Christine Wuenschel / Molly Blumberg

@ Ignition project space

3839 W Grand Ave, Chicago, IL 60651

Opening Saturday, September 17th, at 6PM

On view through Saturday, September 24th

Christine Wuenschel
Body Contact

Notions of the nude female figure often are influenced by and filtered through cultural conventions. My artwork challenges a puritanical anxiety and fear of the body. I use the human figure in a confrontational manner to emphasize tensions between awkwardness and comfort; pleasure and discomfort. This encourages an internal dialogue within the viewer to explore and question previous experiences with the body, whether they be through historical or
contemporary imagery, or with his/her/their own physical form. The intent is to expose repressed experiences that have influenced the often visceral and resistant reaction to nudity, touch, and assumptions about our own bodies. While body image is an age-old issue, it is an ever present one in our society filled with images of “ideals”, as well as the evolution of our understanding of the gendered body. To encourage this conversation of ideals, I have often used myself as a subject to stretch my own comfort levels with my body, but I am ultimately in control of the images presented in those works. In reaction, I created works that include other people, pushing comfort levels of those who are not in control of their fellow models nor the manner in which the artist depicts them.

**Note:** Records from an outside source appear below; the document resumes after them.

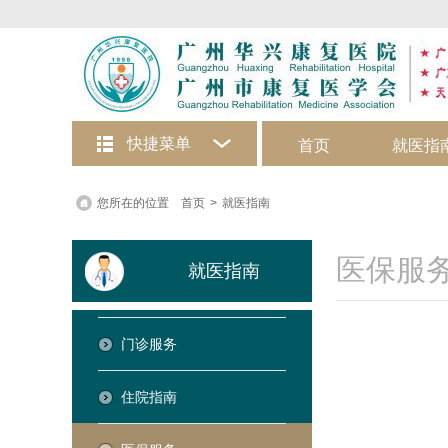
快捷菜单
首页
就医指
在线咨询
您所在的位置
首页
>
就医指南
医保服
就医指南
门诊服务
住院指南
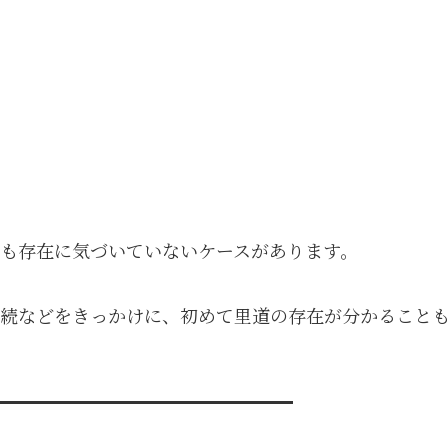
も存在に気づいていないケースがあります。
相続などをきっかけに、初めて里道の存在が分かること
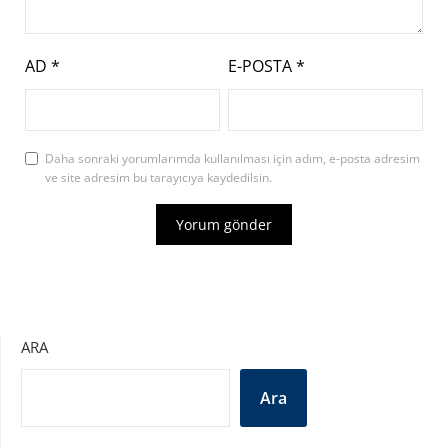
AD
*
E-POSTA
*
Daha sonraki yorumlarımda kullanılması için adım, e-posta adresim
ve site adresim bu tarayıcıya kaydedilsin.
ARA
Ara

However, even when using other models, these works remain highly personal, and I see them as stand-ins for my own body. I treat them with the same scrupulous inspection as when representing myself with the ultimate goal being to create works that stretch far beyond figure studies into stimulating, sensual, powerful objects.

Bio
Christine Wuenschel (born 1980 in Akron, Ohio) is a figurative artist. Her work explores the gestural expressive nature of drawing media usually on a large scale. Wuenschel is most recognized for her drawings dealing with identity and body image. Her work has won several exhibition awards and continues to appear in both national and international exhibitions including Body Politics at ARC Gallery in Chicago; Nude Notions virtual solo exhibition with PRPG.mx Proyecto Galleria in Mexico City; and 3 rd Annual National Juried Exhibition at Wausau Museum of Contemporary Art in Wausau, Wisconsin. Wuenschel received her BFA in painting and drawing from the University of Akron in 2004 and her MFA in drawing and painting from
Arizona State University in 2008. Currently, she is an Associate Professor of Fine Art in the Patti and Rusty Rueff School of Design, Art, and Performance at Purdue University.
Gallery hours: Saturdays 12-5 and by appointment. Please email info@ignitionprojects.org to make an appointment outside of business hours

Molly Blumberg
Molly Blumberg is an artist based in Chicago, IL and Boston, MA. She earned her MFA at The School of the Art Institute of Chicago in fiber & material studies in 2020 and her BFA from the Washington University in St. Louis Sam Fox School of Design and Visual Arts in sculpture in 2012. Trained as a sculptor and a papermaker, her work is grounded in an extreme engagement with materiality. Through a playfully physical studio practice and a dedication to process based exploration, she explores how it feels to be a body. Pulling from art-historical depictions of the female body and employing feminist practices of fragmentation and reassembling, she focuses on the phenomenology of a fleshy body that is a site of constant state change.

Statement:
My sculptural practice explores how it feels to be a body. I play with the sensations of bodies and the mechanics of bodies: how skin stretches across muscle and bone; how fat and flesh can pucker and bulge; how bodies can fold and slump and stretch with and against gravity. I engage with the postures of bodies, how we bend to and blend with environments as we navigate them. My work wrestles with figuration and abstraction – moments of specificity dissolve into formlessness. Fragmentation disrupts an understanding of a complete body, and positions the human body as a precarious material being that is uncontrollable and unpredictable. As elements of the work pucker, tear, and bulge, they express the failures of our own bodies that are at once frightening and funny. Pulling from art-historical depictions of the female body and employing feminist practices of fragmentation and reassembly, I focus on the phenomenology of a fleshy body that is a site of constant state change. We are porous and open and vulnerable but we are also incredibly adaptable and flexible and innovative.